** Problem to solve **
Reproduce the records below exactly, but leave their pictures out of the copy.

Stored entries
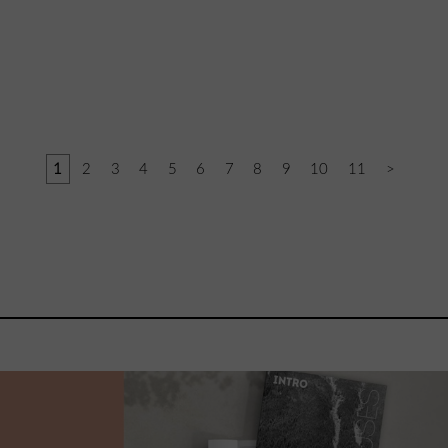
1
2
3
4
5
6
7
8
9
10
11
>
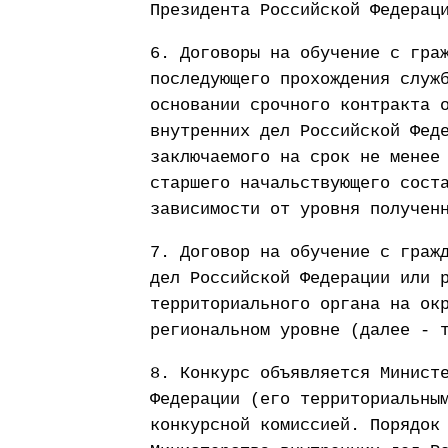
Президента Российской Федерац
6. Договоры на обучение с гра
последующего прохождения служ
основании срочного контракта 
внутренних дел Российской Фед
заключаемого на срок не менее
старшего начальствующего сост
зависимости от уровня получен
7. Договор на обучение с граж
дел Российской Федерации или 
территориального органа на ок
региональном уровне (далее - 
8. Конкурс объявляется Минист
Федерации (его территориальны
конкурсной комиссией. Порядок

** Exercise response **
1
2
3
4
5
6
7
8
9
10
11
>
Президента Российской Федерац
6. Договоры на обучение с гра
последующего прохождения служ
основании срочного контракта 
внутренних дел Российской Фед
заключаемого на срок не менее
старшего начальствующего сост
зависимости от уровня получен
7. Договор на обучение с граж
дел Российской Федерации или 
территориального органа на ок
региональном уровне (далее - 
8. Конкурс объявляется Минист
Федерации (его территориальны
конкурсной комиссией. Порядок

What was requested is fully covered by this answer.